Yield: 2 servings (about 8 meatballs)
These tasty meatballs come together quickly; I consider this week-night material. The pesto packs such a flavor punch, you won’t miss the fat typically found in the beef version. I doubled everything in this recipe but used just one egg (or rather, flax meal/water substitute for a dairy-free version). It worked just fine. If you double the recipe, brown the meatballs in two batches. If you crowd the pan, they won’t brown as nicely. Enjoy these with your favorite whole wheat pasta and a mixed green salad.
- 2 cups chunky tomato pasta sauce
- ½ pound ground turkey
- ½ cup fresh breadcrumbs
- ¼ cup pesto
- 1 egg white (or 1 tablespoon flax meal mixed with 3 tablespoons water; allowed to sit for 2 minutes)
- ¼ teaspoon salt
- 1 tablespoon oil
- 8 ounces cooked pasta
- In a large mixing bowl, combine the ground turkey with the breadcrumbs, pesto, egg white (or flax meal/water substitute), and salt. Mix well using a spoon or your hands.

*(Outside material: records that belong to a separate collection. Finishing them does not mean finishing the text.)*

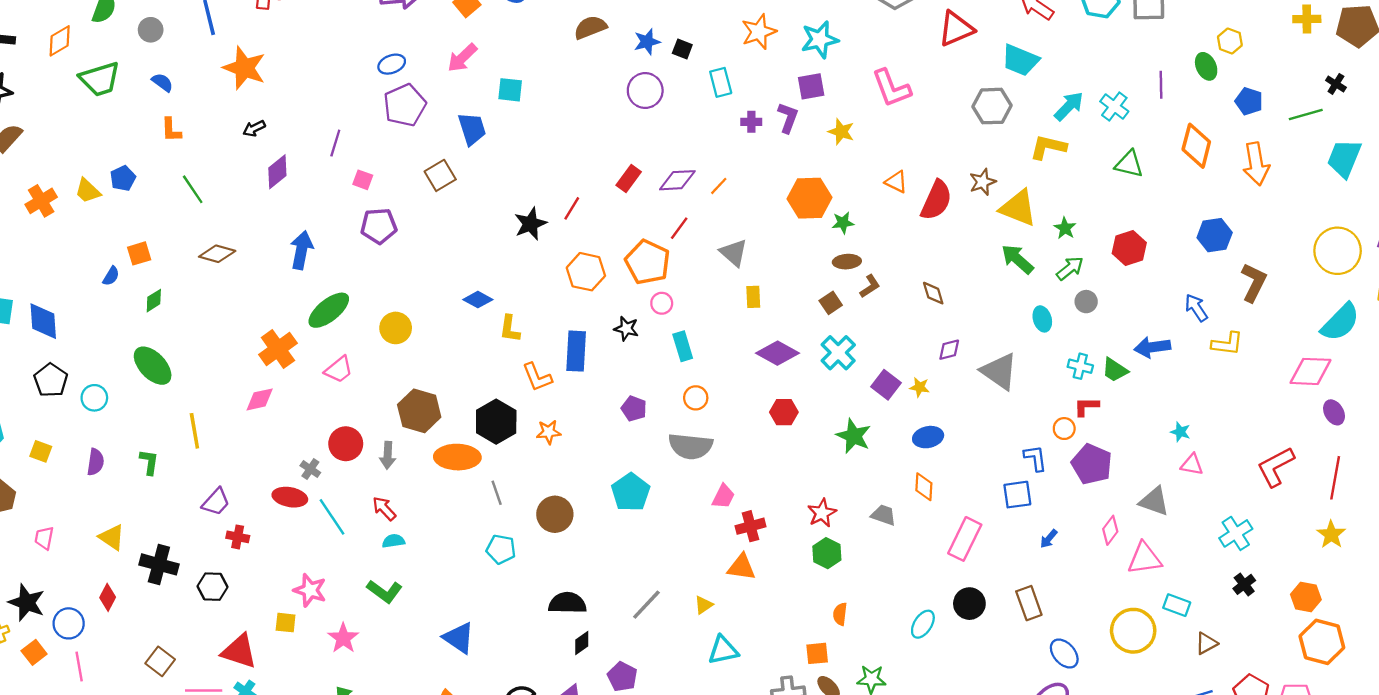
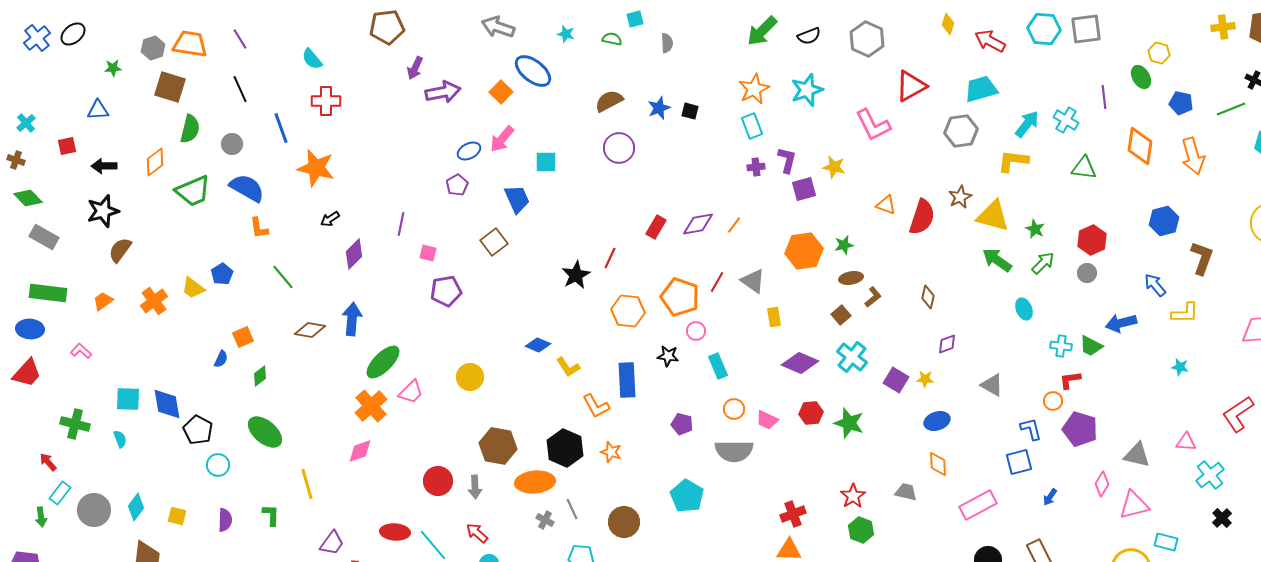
red triangle: (956, 29) -> (911, 86), moved
cyan trapezoid: (1020, 60) -> (981, 89), turned 148
blue ellipse: (392, 64) -> (469, 151), moved
blue semicircle: (162, 82) -> (247, 188), size x1.8
cyan rectangle: (721, 82) -> (752, 126), moved
purple square: (811, 86) -> (804, 189), moved
purple circle: (645, 90) -> (619, 148), moved
purple pentagon: (405, 105) -> (457, 185), size x0.6
orange hexagon: (809, 198) -> (804, 251), moved
red line: (679, 228) -> (717, 282), moved
blue arrow: (302, 250) -> (352, 319), moved
brown diamond: (933, 293) -> (928, 297), turned 35
gray circle: (1086, 302) -> (1087, 273), moved
green ellipse: (329, 310) -> (383, 362), moved
yellow L-shape: (510, 329) -> (568, 367), turned -35
pink trapezoid: (339, 370) -> (411, 392), moved
gray triangle: (999, 371) -> (992, 385), moved, size x0.7
black pentagon: (51, 380) -> (198, 430), moved
orange star: (549, 432) -> (611, 452), turned 30
cyan star: (1180, 432) -> (1180, 367), moved
green star: (854, 436) -> (849, 423), moved
pink triangle: (1192, 465) -> (1186, 442), moved
gray cross: (310, 469) -> (545, 520), moved
pink trapezoid: (723, 496) -> (767, 420), moved, turned 95
pink rectangle: (965, 539) -> (978, 505), turned 42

- Use an ice cream scoop to measure evenly sized meatballs. Scoop the meat, then pack it like you would a patty, and then shape into a ball. Repeat. Set meatballs aside, on the counter, on a piece of parchment paper.
- Heat a large heavy skillet over medium high heat. Add oil to the skillet and swirl to cover. Add the meatballs to the hot skillet and shake the pan vigorously to avoid sticking. Brown meatballs on all sides, using a spatula or tongs to rotate them. Remove the skillet from the heat.
- Add pasta sauce to the skillet – be careful, it will bubble. Return to low heat, cover, and simmer until meatballs are cooked through, about 20 minutes. Serve immediately over cooked pasta, with sauce.